The paper begins by diagnosing a fundamental flaw in current large‑language‑model (LLM)‑driven decision‑making pipelines. Most existing systems treat an LLM as a classifier that directly outputs a discriminative probability p(state | evidence). They then apply a fixed confidence threshold and act, ignoring the asymmetric costs of different errors, the need for sequential belief updates, and any principled quantification of uncertainty. The authors prove that this approach cannot be optimal for any sequential decision problem because it bypasses Bayes’ theorem, fails to propagate uncertainty, and cannot incorporate cost‑sensitive utility functions.

To remedy these deficiencies, the authors propose a fully Bayesian framework that reinterprets each LLM as an approximate likelihood function p(evidence | state). By prompting the model contrastively—e.g., “If the candidate were qualified, how likely would this résumé be written this way?”—they elicit a probability distribution over the observed evidence conditioned on each possible hidden state. Five diverse LLMs (GPT‑4o, Claude 3.5 Sonnet, Gemini Pro, Grok, DeepSeek) are queried independently, producing a set of likelihood estimates for each state. These estimates are then aggregated using robust statistics (median, trimmed mean, M‑estimators) to mitigate outliers and model‑specific biases, effectively creating a multi‑model ensemble likelihood.

With an explicit prior over states (e.g., the base rate of qualified candidates), Bayes’ rule yields a posterior distribution that can be updated sequentially as new evidence arrives (resume review → phone screen → interview). The posterior feeds directly into an expected‑utility calculation. The utility function is defined in monetary terms that reflect real‑world cost asymmetries: missing a qualified candidate costs $40,000, conducting an unnecessary interview costs $2,500, and a phone screen costs $150. The action that maximizes expected utility—whether to proceed, request more evidence, or reject—is selected at each decision point.

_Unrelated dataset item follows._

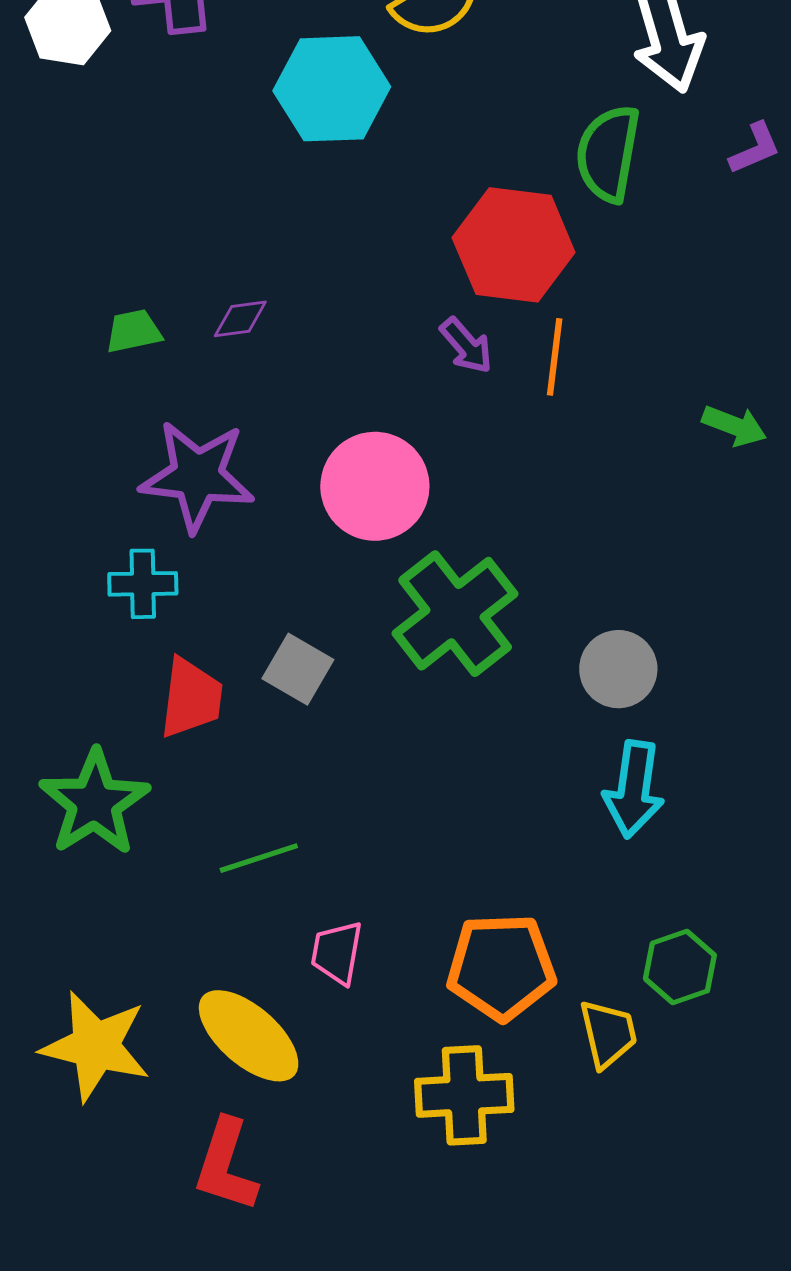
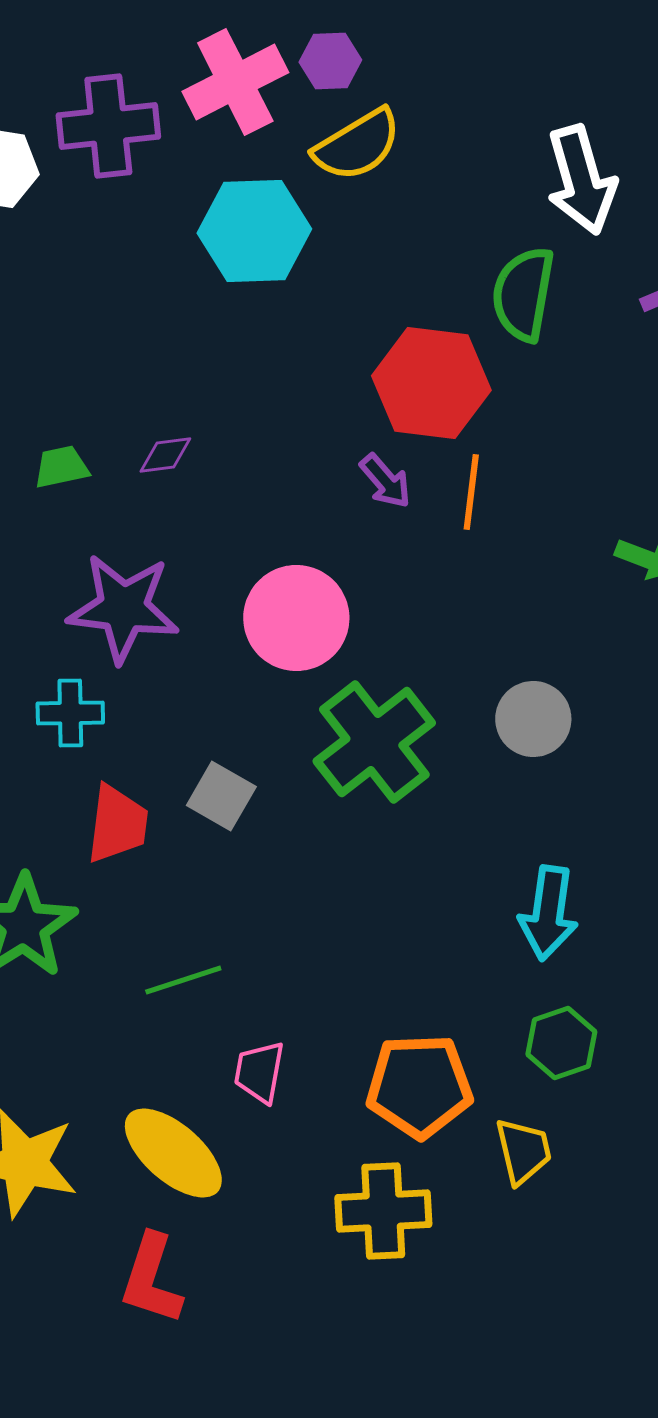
gray circle: (618, 669) -> (533, 719), moved
green hexagon: (680, 967) -> (561, 1043), moved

A key innovation is the incorporation of value‑of‑information (VOI) analysis. When the posterior does not provide sufficient confidence for a low‑cost decision, the system computes the expected reduction in total cost that would result from acquiring an additional piece of evidence (e.g., a phone interview). If the VOI exceeds the cost of the evidence, the system triggers the information‑gathering step; otherwise it proceeds with the current best action. This “disagreement‑driven” evidence acquisition leverages the diversity among LLMs: large inter‑model disagreement signals high epistemic uncertainty and justifies paying for extra data.

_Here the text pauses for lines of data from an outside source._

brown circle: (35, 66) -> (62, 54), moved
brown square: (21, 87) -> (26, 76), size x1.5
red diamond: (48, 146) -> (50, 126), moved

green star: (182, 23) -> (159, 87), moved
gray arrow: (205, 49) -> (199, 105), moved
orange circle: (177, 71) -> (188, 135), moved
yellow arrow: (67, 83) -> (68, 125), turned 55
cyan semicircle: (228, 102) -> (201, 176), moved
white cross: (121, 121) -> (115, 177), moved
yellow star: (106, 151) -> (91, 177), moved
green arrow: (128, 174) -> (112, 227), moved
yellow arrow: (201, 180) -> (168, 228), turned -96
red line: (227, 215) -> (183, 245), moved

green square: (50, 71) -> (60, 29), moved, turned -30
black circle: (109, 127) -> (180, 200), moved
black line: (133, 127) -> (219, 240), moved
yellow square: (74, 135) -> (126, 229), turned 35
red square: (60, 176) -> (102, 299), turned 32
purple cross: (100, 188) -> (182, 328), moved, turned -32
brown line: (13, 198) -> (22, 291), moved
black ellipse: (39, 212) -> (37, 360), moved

Fairness is addressed by showing that ensemble aggregation naturally reduces demographic bias present in individual models. The authors further adjust priors or re‑weight posteriors to enforce demographic parity, measuring the maximum difference in selection rates across protected groups. In experiments on a dataset of 1,000 résumés, the proposed Bayesian orchestration reduces total hiring‑related costs by $294,000—a 34 % improvement over the strongest single‑LLM baseline—while cutting the maximum group disparity from 22 to 5 percentage points (a 45 % fairness gain). Ablation studies attribute 51 % of the cost reduction to multi‑LLM aggregation, 43 % to sequential Bayesian updating, and 20 % to VOI‑driven information gathering.

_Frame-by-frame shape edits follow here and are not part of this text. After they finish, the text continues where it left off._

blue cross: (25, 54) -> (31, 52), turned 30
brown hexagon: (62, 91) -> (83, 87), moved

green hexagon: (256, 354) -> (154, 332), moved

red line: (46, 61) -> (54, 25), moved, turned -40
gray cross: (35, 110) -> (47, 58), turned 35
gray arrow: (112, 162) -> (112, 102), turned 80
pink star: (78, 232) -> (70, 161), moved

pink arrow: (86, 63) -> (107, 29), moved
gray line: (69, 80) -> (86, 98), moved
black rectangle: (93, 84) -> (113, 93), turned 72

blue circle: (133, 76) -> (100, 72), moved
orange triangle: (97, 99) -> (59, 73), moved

The paper concludes by formalizing why these gains are not accidental. By correctly modeling LLM outputs as likelihoods, applying Bayes’ theorem, and optimizing expected utility under explicit cost structures, the framework attains the theoretical optimum for a broad class of sequential decision problems. The authors provide proofs that any classifier‑centric approach that ignores likelihoods, priors, or asymmetric utilities cannot achieve the same performance guarantees. This work thus establishes a mathematically principled foundation for cost‑aware, fair, and efficient LLM‑based autonomous agents.